Veamos el caso de san Pablo, antiguo fabricante de tiendas
en Tarso y Apóstol de los Gentiles (como gustaba llamarse). Fue el auténtico
secretario de organización del primer cristianismo. Sin él, que mandó hacer la
romería —¡A Roma, a Roma, el corazón del mundo!—, la Iglesia que conocemos,
segunda en número de fieles tras el islam, no habría dejado de ser una secta
judía y contracultural. El mito dice que Pablo se cayó del caballo, deslumbrado
por el mismísimo Jesús resucitado, cuando corría a Damasco a aporrear
cristianos. La verdad la cuenta él mismo. Sencillamente, se convirtió por la
entereza con que vio morir al primer mártir cristiano, san Esteban.
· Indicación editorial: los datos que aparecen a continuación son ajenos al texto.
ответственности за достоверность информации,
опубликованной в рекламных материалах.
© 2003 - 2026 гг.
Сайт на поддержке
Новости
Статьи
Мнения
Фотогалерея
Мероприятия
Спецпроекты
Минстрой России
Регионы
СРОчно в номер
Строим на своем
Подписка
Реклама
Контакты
Preguntaba el otro día Juan José Millás en la cadena SER, a
propósito del último libro de Benedicto XVI, cuáles serían las mejores
biografías de Jesús. Si hay una clásica es la Vida de Jesús, de Ernest Renan,
de 1863. Es una referencia obligada (en España, la última edición es de 1995,
de Edaf). Pese a que retrata al fundador cristiano como un ser excepcional (por
encima de los Evangelios), su publicación causó escándalo descomunal por la
reacción del papa Pío IX, que para entonces ya se comportaba como un psicópata.
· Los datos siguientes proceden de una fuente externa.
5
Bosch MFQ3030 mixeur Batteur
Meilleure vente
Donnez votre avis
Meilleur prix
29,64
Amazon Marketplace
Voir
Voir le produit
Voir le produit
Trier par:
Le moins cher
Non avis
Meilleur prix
Después de Lutero y Voltaire, ningún hombre ha desencadenado cóleras más
furibundas entre eclesiásticos.
Roma creyó que Renan fue el responsable del deterioro de la
fe cristiana en Europa, como si la jerarquía de esa religión no hubiera tenido
nada que ver en aquel derrumbe. De la obra incendiaria de Pío IX (Syllabus
Errorum, Índice de libros prohibidos, Concilio Vaticano I…), no quedan ni
cenizas.
Al Vaticano siempre le ha molestado que la gente de ciencias
o de letras, y también los historiadores sin sotana, meta las narices en la
vida de su mesías. El cristianismo romano es, en sus raíces, un culto a la
personalidad de Jesús, hijo de Dios, el segundo componente de ese ser único que
existe simultáneamente como tres personas distintas (la Santísima Trinidad,
gran misterio).
Jesús no escribió una línea y sus evangelistas (portadores
de buenas noticias) no llegaron a conocerlo. Tampoco escribió Sócrates, pero el
ateniense tuvo como biógrafos a Jenofonte y a Platón. Así que lo que se sabe de
Jesús cabe en unas líneas. Existió. Era de Nazaret. Fue un predicador
incendiario. Suscitó el odio de los jefes judíos, que lograron que el
gobernador de Judea, el romano Poncio Pilato, lo condenara a muerte. Fue
crucificado a las afueras de Jerusalén. Se dijo después que había resucitado.
Esto es
lo que se sabe con certeza, incluso si no existieran los Evangelios. El
resto es leyenda, mito, teología. Pongamos los Reyes Magos, de los que se ocupa
con simpatía Benedicto XVI en su último libro. Ni siquiera se sabe cuántos
fueron. El Evangelio de Mateo dice que tres; en la Iglesia siria tuvieron una
docena (reflejo de los 12 apóstoles y las 12 tribus de Israel), y en la copta
contaron hasta 60. Según el escritor Jesús Bastante, en los dos primeros siglos
solo fueron magos. Cuando la práctica de la magia le pareció pecaminosa a la
jerarquía del cristianismo romano —¡la de brujas que mandó quemar!—, pasaron a
ser reyes, los Reyes Magos. Tres. Por cierto, no hubo mago negro hasta el siglo
XVI, inicio de las veleidades ecuménicas de Roma.